In the description of the present specification, descriptions of the terms "one embodiment," "some embodiments," "examples," "particular examples," or "some examples," etc., mean that a particular feature, material, or characteristic described in connection with the embodiment or example is included in at least one embodiment or example of the embodiments of the present specification. In this specification, schematic representations of the above terms are not necessarily directed to the same embodiment or example.

Furthermore, the various embodiments or examples described in this specification and the features of the various embodiments or examples may be combined and combined by those skilled in the art without contradiction. The above description is merely an embodiment of the present specification and is not intended to limit the present specification. Various modifications and changes may be made to the embodiments herein by those skilled in the art.
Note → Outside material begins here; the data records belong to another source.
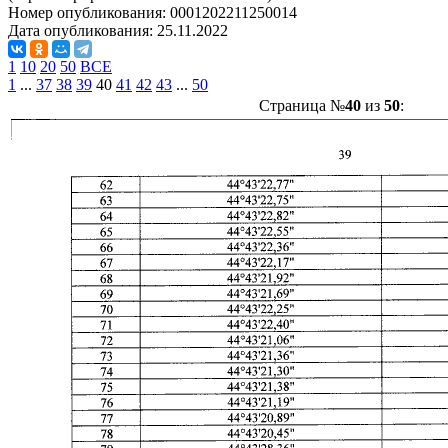
Номер опубликования:
0001202211250014
Дата опубликования:
25.11.2022
1
10
20
50
ВСЕ
1
...
37
38
39
40
41
42
43
...
50
Страница №
40
из
50
: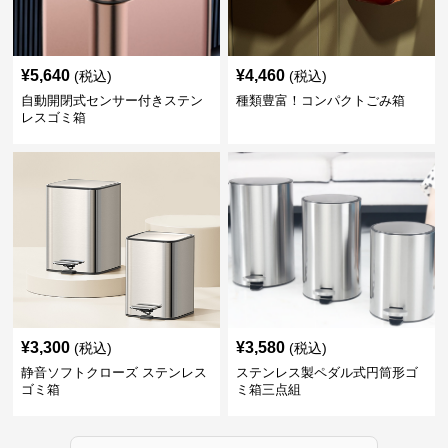
¥
5,640
¥
4,460
(税込)
(税込)
自動開閉式センサー付きステン
種類豊富！コンパクトごみ箱
レスゴミ箱
¥
3,300
¥
3,580
(税込)
(税込)
静音ソフトクローズ ステンレス
ステンレス製ペダル式円筒形ゴ
ゴミ箱
ミ箱三点組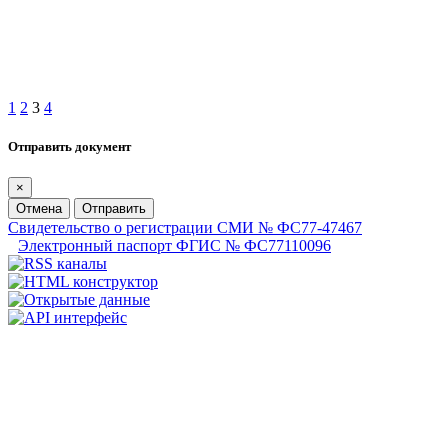
1
2
3
4
Отправить документ
×
Отмена
Отправить
Свидетельство о регистрации СМИ № ФС77-47467
Электронный паспорт ФГИС № ФС77110096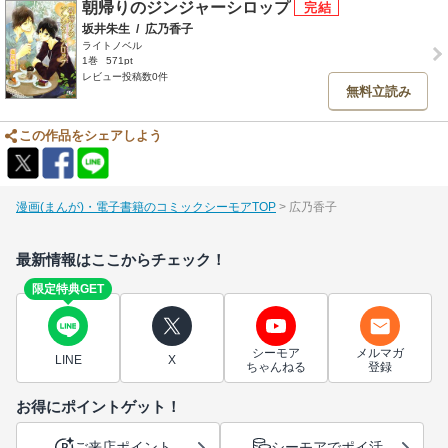
朝帰りのジンジャーシロップ
坂井朱生
/
広乃香子
ライトノベル
1巻
571pt
レビュー投稿数0件
無料立読み
この作品をシェアしよう
漫画(まんが)・電子書籍のコミックシーモアTOP
広乃香子
最新情報はここからチェック！
限定特典GET
シーモア
メルマガ
LINE
X
ちゃんねる
登録
お得にポイントゲット！
ご来店ポイント
シーモアでポイ活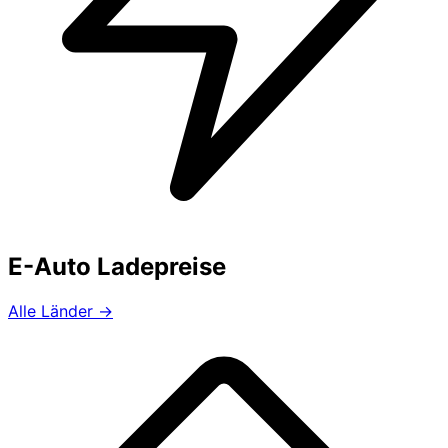
E-Auto Ladepreise
Alle Länder →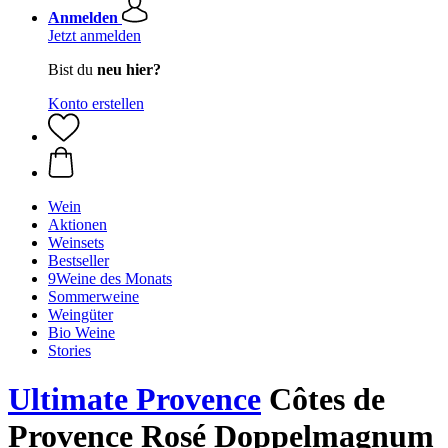
Anmelden
Jetzt anmelden
Bist du
neu hier?
Konto erstellen
Wein
Aktionen
Weinsets
Bestseller
9Weine des Monats
Sommerweine
Weingüter
Bio Weine
Stories
Ultimate Provence
Côtes de
Provence Rosé Doppelmagnum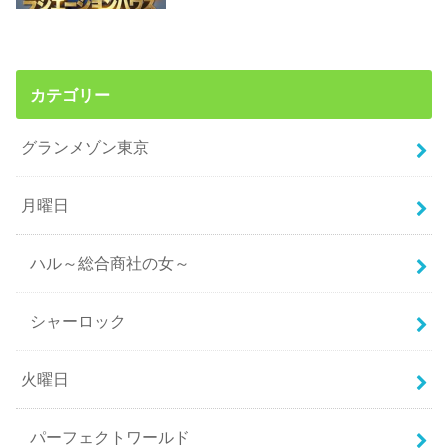
カテゴリー
グランメゾン東京
月曜日
ハル～総合商社の女～
シャーロック
火曜日
パーフェクトワールド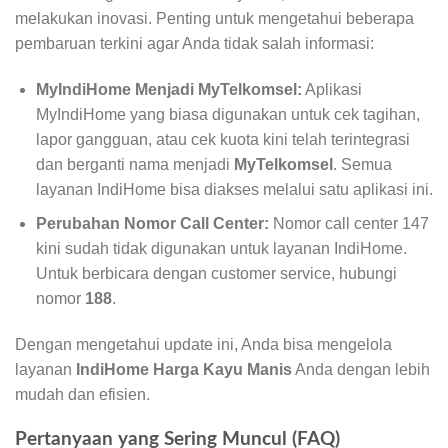
melakukan inovasi. Penting untuk mengetahui beberapa
pembaruan terkini agar Anda tidak salah informasi:
MyIndiHome Menjadi MyTelkomsel:
Aplikasi
MyIndiHome yang biasa digunakan untuk cek tagihan,
lapor gangguan, atau cek kuota kini telah terintegrasi
dan berganti nama menjadi
MyTelkomsel
. Semua
layanan IndiHome bisa diakses melalui satu aplikasi ini.
Perubahan Nomor Call Center:
Nomor call center 147
kini sudah tidak digunakan untuk layanan IndiHome.
Untuk berbicara dengan customer service, hubungi
nomor
188
.
Dengan mengetahui update ini, Anda bisa mengelola
layanan
IndiHome Harga Kayu Manis
Anda dengan lebih
mudah dan efisien.
Pertanyaan yang Sering Muncul (FAQ)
Any modification, equivalent replacement, improvement, or the like, which is made within the spirit and principle of the embodiments of the present specification, should be included in the scope of the claims of the embodiments of the present specification.

Claims (10)

1. An oral care composition comprising a stannous ion source and a zinc ion source, comprising:

1) A stannous ion source;

2) A zinc ion source;

3) A thickener;

4) Tetrapotassium pyrophosphate;

5) An orally acceptable carrier;

wherein the thickener is xanthan gum.

2. The oral care composition according to claim 1, wherein the mass ratio of the xanthan gum in the oral care composition is 0.3-0.8%.

3. The oral care composition of claim 1 wherein the stannous ion source comprises one or more of stannous fluoride, stannous chloride, stannous pyrophosphate, stannous phosphate, stannous bromide, stannous iodide, stannous oxide, stannous sulfide, stannous metaphosphate, stannous acetate, stannous tartrate, stannous citrate, stannous malate, stannous malonate, stannous gluconate, stannous oxalate.

4. The oral care composition according to claim 1, wherein the stannous ion source is present in the oral care composition in an amount of from 0.05% to 0.8%, preferably from 0.1% to 0.5% by mass.

5. The oral care composition of claim 1 wherein the zinc ion source comprises one or more of zinc citrate, zinc chloride, zinc lactate, zinc nitrate, zinc acetate, zinc gluconate, zinc sulfate, zinc pyrophosphate, and zinc phosphate.

6. The oral care composition according to claim 1, wherein the zinc ion source is present in the oral care composition in an amount of from 0.1 to 2.0%, preferably from 0.2 to 2.0% by mass.

7. The oral care composition according to claim 1, wherein the tetrapotassium pyrophosphate comprises 0.2 to 4.0% by mass of the oral care composition.

8. The oral care composition of claim 1 wherein the ratio of the sum of the molar amounts of zinc element and tin element to the molar amount of pyrophosphate is in the range of 1:0.41 to 1:1.09.

9. A method of improving the structural stability of an oral care composition comprising a stannous ion source and a zinc ion source comprising the steps of:

Xanthan gum and tetrapotassium pyrophosphate are added to an oral care composition comprising a stannous ion source and a zinc ion source.

10. Use of an oral care composition comprising a stannous ion source and a zinc ion source for inhibiting the growth of dental plaque, wherein tetrapotassium pyrophosphate is added to the oral care composition and xanthan gum is used as a thickening agent.